The weight he must learn to carry
How Sons Can become the pillers of their Strength.

Indeed, raising daughters is a sacred and significant duty, for they carry the light of morality, values, and culture into future generations. But alongside this, the upbringing of sons is equally important perhaps even more critical in certain aspects. When a daughter becomes part of a family, she brings love, loyalty, sacrifice, and empathy. But when a son steps onto the threshold of awareness, he shoulders the weight of an entire family. If he is not taught to recognize and carry that responsibility, he remains a man only in body not in character.
Wise and visionary parents begin shaping the character of their sons as soon as they show the first signs of maturity. When a boy reaches middle or high school age, parents must start giving him glimpses of responsibility like taking his sister to school, helping younger siblings with homework, buying groceries, paying utility bills, or assisting in family budgeting. The purpose isn’t merely to assign tasks, but to awaken within him a deep sense of duty, love, and belonging.

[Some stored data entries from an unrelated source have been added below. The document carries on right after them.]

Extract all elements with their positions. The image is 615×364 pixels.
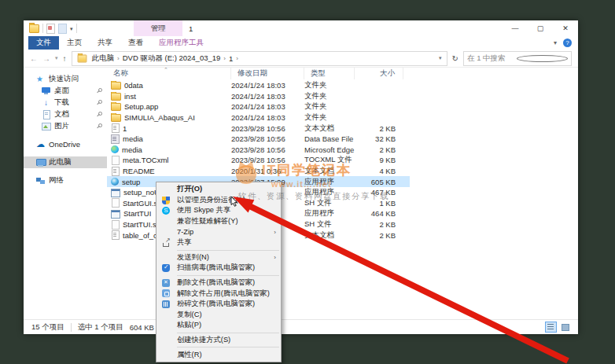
file-type: 应用程序 — [304, 187, 355, 197]
file-name: Setup.app — [124, 102, 158, 111]
file-date: 2023/9/28 10:56 — [231, 156, 304, 164]
selected-size: 604 KB — [130, 323, 154, 332]
sidebar-item-label: 网络 — [49, 175, 64, 186]
text-icon — [112, 167, 120, 176]
file-row[interactable]: meta.TOCxml2023/9/28 10:56TOCXML 文件9 KB — [107, 155, 578, 166]
scan-shield-icon — [162, 264, 170, 272]
context-menu-item[interactable]: 粉碎文件(腾讯电脑管家) — [157, 299, 281, 310]
refresh-icon[interactable]: ↻ — [447, 54, 463, 63]
search-input[interactable]: 在 1 中搜索 — [463, 51, 572, 66]
file-row[interactable]: media2023/9/28 10:56Microsoft Edge …2 KB — [107, 145, 578, 156]
title-bar: ▾ 管理 1 — ▢ ✕ — [24, 20, 578, 36]
sidebar-item[interactable]: 桌面 — [24, 85, 107, 97]
ribbon-tab[interactable]: 主页 — [59, 36, 90, 50]
context-menu-item[interactable]: 解除文件占用(腾讯电脑管家) — [157, 288, 281, 299]
file-row[interactable]: inst2024/1/24 18:03文件夹 — [107, 91, 578, 102]
text-icon — [112, 230, 120, 240]
file-type: SH 文件 — [304, 219, 355, 230]
context-menu-item[interactable]: 扫描病毒(腾讯电脑管家) — [157, 263, 281, 274]
file-row[interactable]: 0data2024/1/24 18:03文件夹 — [107, 80, 578, 91]
chevron-down-icon[interactable]: ▾ — [554, 39, 557, 46]
context-menu-item[interactable]: 兼容性疑难解答(Y) — [157, 216, 281, 227]
customize-qat-icon[interactable]: ▾ — [70, 26, 73, 31]
new-folder-icon[interactable] — [58, 24, 67, 34]
computer-icon — [36, 158, 45, 167]
manage-contextual-tab[interactable]: 管理 — [134, 20, 182, 36]
tab-file[interactable]: 文件 — [28, 36, 59, 50]
breadcrumb-segment[interactable]: DVD 驱动器 (E:) 2024_03_19 — [120, 53, 223, 64]
status-bar: 15 个项目 选中 1 个项目 604 KB — [24, 319, 578, 334]
file-icon — [112, 156, 120, 165]
details-view-button[interactable] — [545, 322, 557, 333]
sidebar-item[interactable]: 网络 — [24, 175, 107, 186]
ribbon-tab[interactable]: 查看 — [120, 36, 151, 50]
submenu-arrow-icon: › — [274, 229, 276, 236]
sidebar-item[interactable]: 文档 — [24, 108, 107, 120]
context-menu-item[interactable]: 创建快捷方式(S) — [157, 335, 281, 346]
file-name: StartTUI — [123, 209, 151, 218]
file-row[interactable]: media2023/9/28 10:56Data Base File32 KB — [107, 134, 578, 145]
sidebar-item[interactable]: ☁OneDrive — [24, 138, 107, 150]
context-menu-item[interactable]: 以管理员身份运行(A) — [157, 195, 281, 206]
sidebar-item[interactable]: 图片 — [24, 120, 107, 132]
maximize-button[interactable]: ▢ — [528, 20, 553, 36]
divider — [42, 24, 43, 33]
column-header-size[interactable]: 大小 — [355, 67, 403, 79]
ribbon-tabs: 文件 主页共享查看 应用程序工具 ▾ ? — [24, 36, 578, 50]
file-row[interactable]: README2020/1/31 0:36文本文档4 KB — [107, 166, 578, 177]
column-header-name[interactable]: ⌃ 名称 — [107, 67, 231, 79]
forward-icon[interactable]: → — [42, 54, 50, 63]
column-header-type[interactable]: 类型 — [304, 67, 355, 79]
context-menu-item[interactable]: 7-Zip› — [157, 226, 281, 237]
file-size: 2 KB — [355, 145, 403, 154]
context-menu-item[interactable]: 属性(R) — [157, 349, 281, 360]
search-placeholder: 在 1 中搜索 — [467, 53, 517, 64]
recent-locations-icon[interactable]: ▾ — [55, 55, 58, 61]
sidebar-item-label: 此电脑 — [49, 157, 72, 167]
thumbnail-view-button[interactable] — [559, 322, 571, 333]
tab-app-tools[interactable]: 应用程序工具 — [151, 36, 212, 50]
ribbon-tab-group: 主页共享查看 — [59, 36, 151, 50]
column-header-date[interactable]: 修改日期 — [231, 67, 304, 79]
file-row[interactable]: 12023/9/28 10:56文本文档2 KB — [107, 123, 578, 134]
context-menu-item[interactable]: 共享 — [157, 237, 281, 248]
pictures-icon — [42, 122, 50, 131]
file-size: 464 KB — [355, 209, 403, 218]
properties-icon[interactable] — [46, 24, 55, 34]
sidebar-item[interactable]: ↓下载 — [24, 97, 107, 108]
context-menu-item[interactable]: 使用 Skype 共享 — [157, 205, 281, 216]
help-icon[interactable]: ? — [563, 39, 572, 47]
close-button[interactable]: ✕ — [553, 20, 578, 36]
network-icon — [36, 176, 45, 185]
minimize-button[interactable]: — — [503, 20, 528, 36]
back-icon[interactable]: ← — [30, 54, 38, 63]
sidebar-item[interactable]: ★快速访问 — [24, 73, 107, 85]
file-size: 2 KB — [355, 124, 403, 133]
file-size: 9 KB — [355, 156, 403, 164]
context-menu-item[interactable]: 打开(O) — [157, 184, 281, 195]
breadcrumb-segment[interactable]: 此电脑 — [90, 53, 117, 64]
folder-icon[interactable] — [29, 24, 39, 33]
breadcrumb[interactable]: 此电脑›DVD 驱动器 (E:) 2024_03_19›1› ▾ — [72, 51, 447, 66]
file-row[interactable]: SIMULIA_Abaqus_AI2024/1/24 18:03文件夹 — [107, 112, 578, 123]
file-size: 1 KB — [355, 199, 403, 208]
file-row[interactable]: Setup.app2024/1/24 18:03文件夹 — [107, 101, 578, 112]
menu-separator — [177, 275, 279, 276]
divider — [76, 24, 77, 33]
up-icon[interactable]: ↑ — [63, 54, 67, 63]
context-menu-item[interactable]: 删除文件(腾讯电脑管家) — [157, 278, 281, 289]
navigation-pane: ★快速访问桌面↓下载文档图片☁OneDrive此电脑网络 — [24, 67, 107, 320]
breadcrumb-segment[interactable]: 1 — [226, 54, 235, 63]
menu-item-label: 兼容性疑难解答(Y) — [177, 216, 238, 226]
context-menu-item[interactable]: 粘贴(P) — [157, 320, 281, 331]
ribbon-tab[interactable]: 共享 — [90, 36, 120, 50]
address-dropdown-icon[interactable]: ▾ — [436, 55, 444, 61]
sidebar-item[interactable]: 此电脑 — [24, 156, 107, 168]
folder-icon — [111, 114, 121, 122]
file-name: setup — [122, 178, 140, 186]
onedrive-icon: ☁ — [36, 140, 45, 149]
context-menu-item[interactable]: 发送到(N)› — [157, 252, 281, 263]
context-menu-item[interactable]: 复制(C) — [157, 310, 281, 321]
file-type: SH 文件 — [304, 198, 355, 208]
file-type: 文本文档 — [304, 166, 355, 176]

A son raised this way matures before his time not just physically but emotionally and morally. He begins to feel that he shares the responsibility of ensuring the comfort and happiness of his entire household, just as much as his mother or father. He learns that he is not born solely to inherit wealth, but to contribute to the well-being of the very family from which he inherits. He must understand that his existence is not only for himself, but for his whole family.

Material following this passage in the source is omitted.